In this workshop, we will use a dataset containing sample descriptions of sediments from the North Sea. When a sample is collected, the Geological Survey of the Netherlands (GDN as denoted in Dutch) follows a standard method to describe the sediment. Using this "Standard Drill Description Method" ([Standaard Boor Beschrijvingsmethode](https://www.grondwatertools.nl/sites/default/files/GDN_SBB-NITG-00-141-A-(3)_20161111.pdf)) the GDN aims to systematically capture multiple characteristics of the collected samples. This method does not only apply to marine sediments, but to any sample that is described by the GDN. Of course, some characteristics only apply to certain types of samples. 

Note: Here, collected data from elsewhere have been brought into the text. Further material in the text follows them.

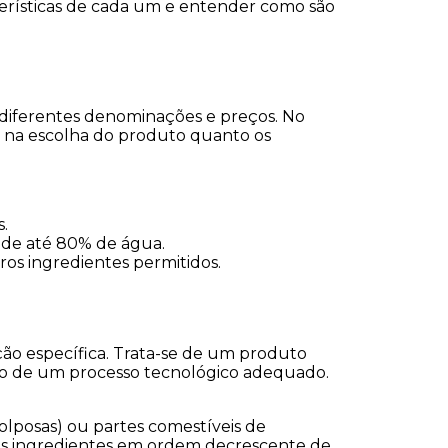
cterísticas de cada um e entender como são 
diferentes denominações e preços. No 
 na escolha do produto quanto os 
s.
m de até 80% de água.
os ingredientes permitidos.
ão específica. Trata-se de um produto 
eio de um processo tecnológico adequado. 
olposas) ou partes comestíveis de 
dos ingredientes em ordem decrescente de 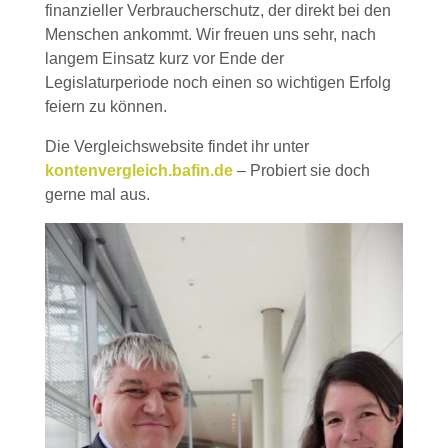
finanzieller Verbraucherschutz, der direkt bei den
Menschen ankommt. Wir freuen uns sehr, nach
langem Einsatz kurz vor Ende der
Legislaturperiode noch einen so wichtigen Erfolg
feiern zu können.
Die Vergleichswebsite findet ihr unter
kontenvergleich.bafin.de
– Probiert sie doch
gerne mal aus.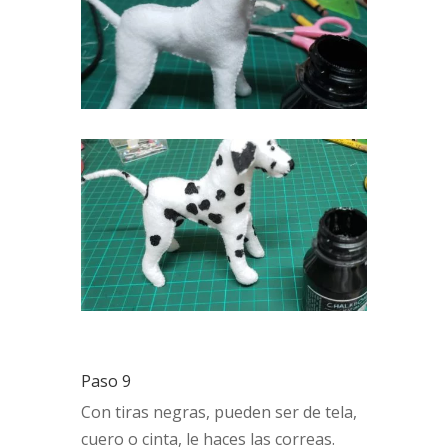
Paso 9
Con tiras negras, pueden ser de tela,
cuero o cinta, le haces las correas.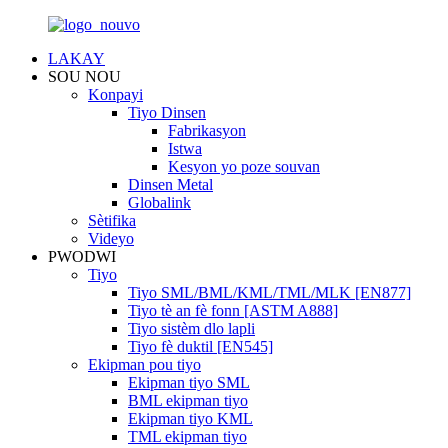
LAKAY
SOU NOU
Konpayi
Tiyo Dinsen
Fabrikasyon
Istwa
Kesyon yo poze souvan
Dinsen Metal
Globalink
Sètifika
Videyo
PWODWI
Tiyo
Tiyo SML/BML/KML/TML/MLK [EN877]
Tiyo tè an fè fonn [ASTM A888]
Tiyo sistèm dlo lapli
Tiyo fè duktil [EN545]
Ekipman pou tiyo
Ekipman tiyo SML
BML ekipman tiyo
Ekipman tiyo KML
TML ekipman tiyo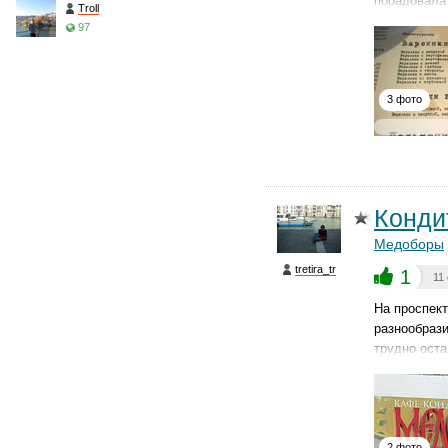
порадовала
Troll
97
3 фото
Конди
Медоборы
tretira_tr
1
11
На проспект
разнообрази
трудно оста
2 фото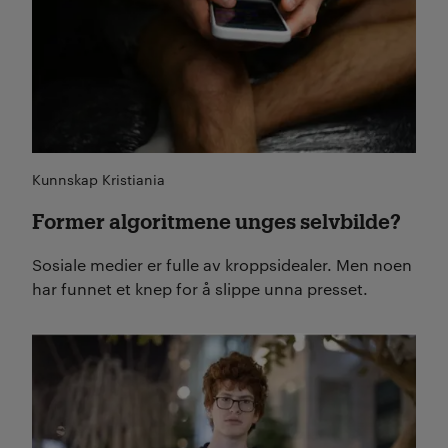
Kunnskap Kristiania
Former algoritmene unges selvbilde?
Sosiale medier er fulle av kroppsidealer. Men noen
har funnet et knep for å slippe unna presset.
Les mer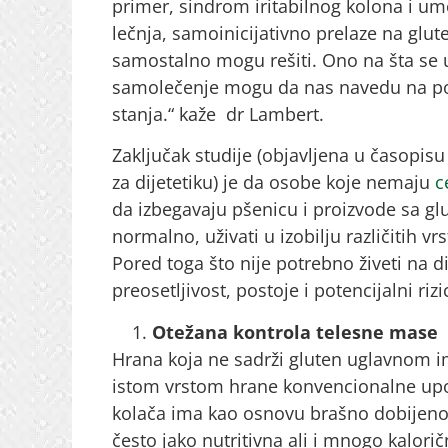
primer, sindrom iritabilnog kolona i ume
lečnja, samoinicijativno prelaze na glu
samostalno mogu rešiti. Ono na šta se u
samolečenje mogu da nas navedu na po
stanja.“ kaže dr Lambert.
Zaključak studije (objavljena u časopis
za dijetetiku) je da osobe koje nemaju
c
da izbegavaju pšenicu i proizvode sa gl
normalno, uživati u izobilju različitih vr
Pored toga što nije potrebno živeti na
preosetljivost, postoje i potencijalni ri
Otežana kontrola telesne mase
Hrana koja ne sadrži gluten uglavnom 
istom vrstom hrane konvencionalne upot
kolača ima kao osnovu brašno dobijeno 
često jako nutritivna ali i mnogo kalori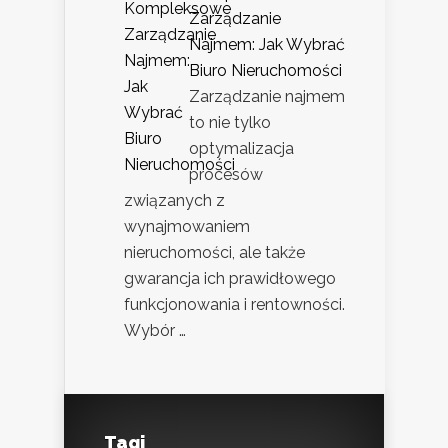
Zarządzanie
Najmem: Jak Wybrać
Biuro Nieruchomości
Zarządzanie najmem
to nie tylko
optymalizacja
procesów
związanych z
wynajmowaniem
nieruchomości, ale także
gwarancja ich prawidłowego
funkcjonowania i rentowności.
Wybór …
Tagi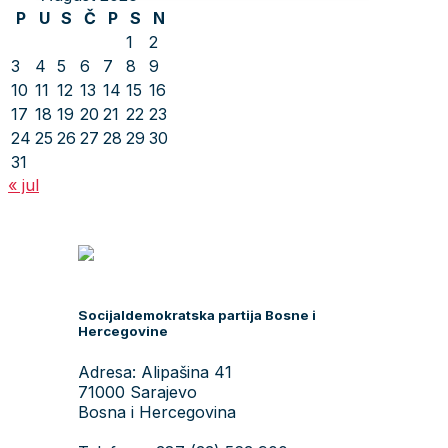
P
U
S
Č
P
S
N
1
2
3
4
5
6
7
8
9
10
11
12
13
14
15
16
17
18
19
20
21
22
23
24
25
26
27
28
29
30
31
« jul
Socijaldemokratska partija Bosne i
Hercegovine
Adresa: Alipašina 41
71000 Sarajevo
Bosna i Hercegovina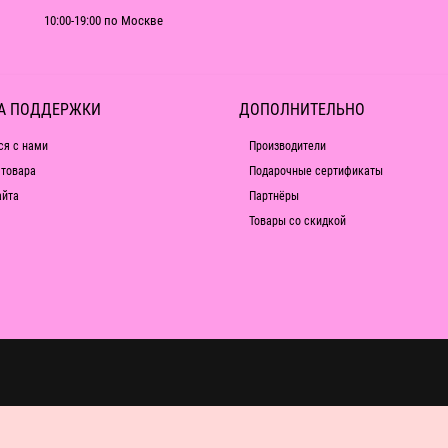
10:00-19:00 по Москве
А ПОДДЕРЖКИ
ДОПОЛНИТЕЛЬНО
ся с нами
Производители
 товара
Подарочные сертификаты
айта
Партнёры
Товары со скидкой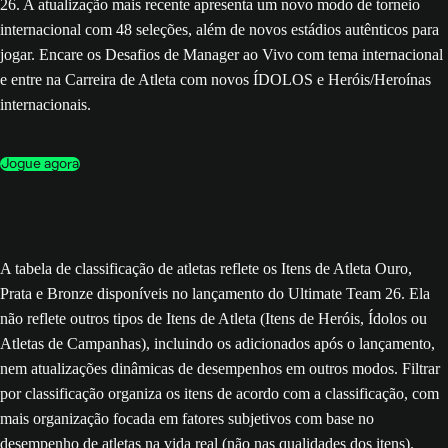
26. A atualização mais recente apresenta um novo modo de torneio
internacional com 48 seleções, além de novos estádios autênticos para
jogar. Encare os Desafios de Manager ao Vivo com tema internacional
e entre na Carreira de Atleta com novos ÍDOLOS e Heróis/Heroínas
internacionais.
Jogue agora
A tabela de classificação de atletas reflete os Itens de Atleta Ouro,
Prata e Bronze disponíveis no lançamento do Ultimate Team 26. Ela
não reflete outros tipos de Itens de Atleta (Itens de Heróis, Ídolos ou
Atletas de Campanhas), incluindo os adicionados após o lançamento,
nem atualizações dinâmicas de desempenhos em outros modos. Filtrar
por classificação organiza os itens de acordo com a classificação, com
mais organização focada em fatores subjetivos com base no
desempenho de atletas na vida real (não nas qualidades dos itens).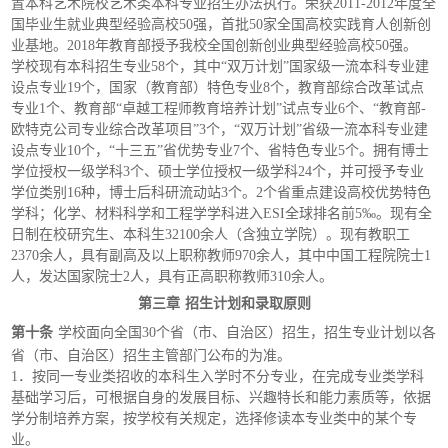
置本科艺术院校艺术类本科专业招生办法执行。荣获2011-2012年度全
国毕业生就业典型经验高校50强，首批50家全国高校实践育人创新创
业基地。2018年教育部授予我校全国创新创业典型经验高校50强。
学校现有本科招生专业
58个，其中“双万计划”国家级一流本科专业建
设点专业19个，国家（教育部）特色专业8个，教育部综合改革试点
专业1个、教育部“卓越工程师教育培养计划”试点专业6个、“教育部-
欧特克公司专业综合改革项目”3个，“双万计划”省级一流本科专业建
设点专业10个，“十三五”省优势专业7个、省特色专业5个。拥有博士
学位授权一级学科3个、硕士学位授权一级学科24个，并可授予专业
学位类别16种，博士后科研流动站3个。2个省重点建设高校优势特色
学科；化学、材料科学和工程学学科进入ESI全球排名前5‰。现有全
日制在校研究生、本科生32100余人（含独立学院）。现有教职工
2370余人，具有副高及以上职称教师970余人，其中中国工程院院士1
人，发达国家院士2人，具有正高职称教师310余人。
第三章
招生计划和录取原则
第十条
学校面向全国
30个省（市、自治区）招生，招生专业计划以各
省（市、自治区）招生主管部门公布的为准。
1．按同一专业类招收的本科生入学时不分专业，在完成专业类学科
基础学习后，可根据自身的发展目标、兴趣特长和能力素质等，依据
学分制培养方案，按学校有关规定，选择修读本专业类中的某个专
业。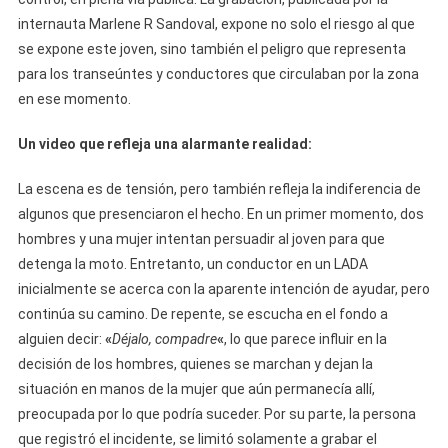
internauta Marlene R Sandoval, expone no solo el riesgo al que
se expone este joven, sino también el peligro que representa
para los transeúntes y conductores que circulaban por la zona
en ese momento.
Un video que refleja una alarmante realidad:
La escena es de tensión, pero también refleja la indiferencia de
algunos que presenciaron el hecho. En un primer momento, dos
hombres y una mujer intentan persuadir al joven para que
detenga la moto. Entretanto, un conductor en un LADA
inicialmente se acerca con la aparente intención de ayudar, pero
continúa su camino. De repente, se escucha en el fondo a
alguien decir:
«
Déjalo, compadre
«
, lo que parece influir en la
decisión de los hombres, quienes se marchan y dejan la
situación en manos de la mujer que aún permanecía allí,
preocupada por lo que podría suceder. Por su parte, la persona
que registró el incidente, se limitó solamente a grabar el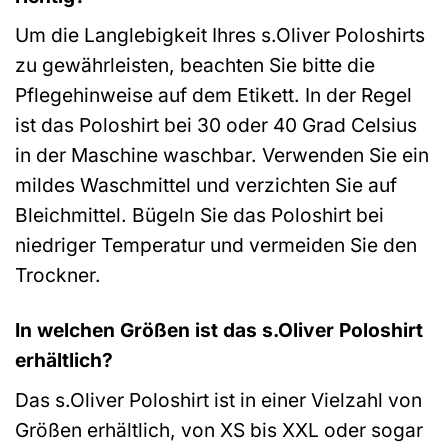
Um die Langlebigkeit Ihres s.Oliver Poloshirts
zu gewährleisten, beachten Sie bitte die
Pflegehinweise auf dem Etikett. In der Regel
ist das Poloshirt bei 30 oder 40 Grad Celsius
in der Maschine waschbar. Verwenden Sie ein
mildes Waschmittel und verzichten Sie auf
Bleichmittel. Bügeln Sie das Poloshirt bei
niedriger Temperatur und vermeiden Sie den
Trockner.
In welchen Größen ist das s.Oliver Poloshirt
erhältlich?
Das s.Oliver Poloshirt ist in einer Vielzahl von
Größen erhältlich, von XS bis XXL oder sogar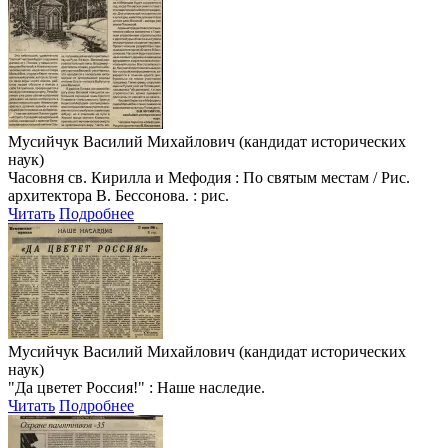
Мусийчук Василий Михайлович (кандидат исторических
наук)
Часовня св. Кирилла и Мефодия : По святым местам / Рис.
архитектора В. Бессонова. : рис.
Читать
Подробнее
Мусийчук Василий Михайлович (кандидат исторических
наук)
"Да цветет Россия!" : Наше наследие.
Читать
Подробнее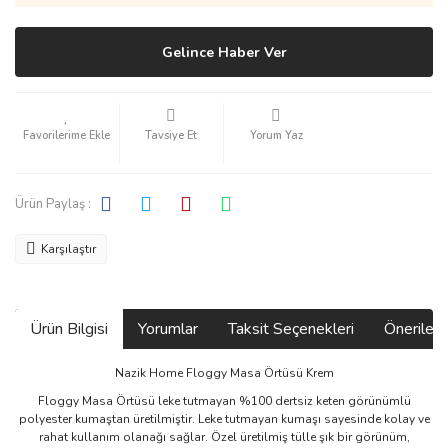
Gelince Haber Ver
Tavsiye Et
Yorum Yaz
Ürün Paylaş :
Karşılaştır
Ürün Bilgisi
Yorumlar
Taksit Seçenekleri
Önerilerin
Nazik Home Floggy Masa Örtüsü Krem
Floggy Masa Örtüsü leke tutmayan %100 dertsiz keten görünümlü
polyester kumaştan üretilmiştir. Leke tutmayan kumaşı sayesinde kolay ve
rahat kullanım olanağı sağlar. Özel üretilmiş tülle şık bir görünüm,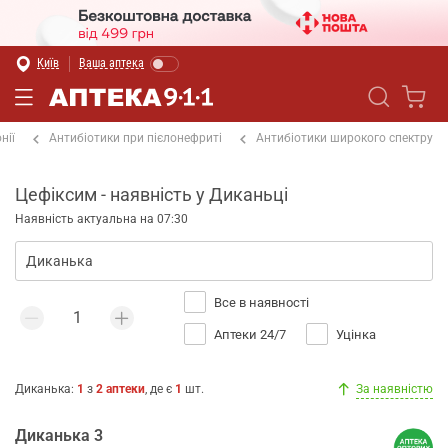
Київ
Ваша аптека
нії
Антибіотики при пієлонефриті
Антибіотики широкого спектру
Цефіксим - наявність у Диканьці
Наявність актуальна на 07:30
Все в наявності
Аптеки 24/7
Уцінка
Диканька
:
1
з
2
аптеки
, де є
1
шт.
За наявністю
Диканька 3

While some of these descriptions can be made quickly, others require laboratory analysis, which is more time-consuming and resource-intensive. Today, we will try to predict one of the time-consuming measurements (i.e. **Medium sand size category**) based on **location** and some easy-to-describe **sediment properties**.

The **Medium sand size category** corresponds to **7** different categories in our dataset based on the size sand size of the sample. This measurement only applies to samples described as sand and those that have a representative portion of sand admixture. 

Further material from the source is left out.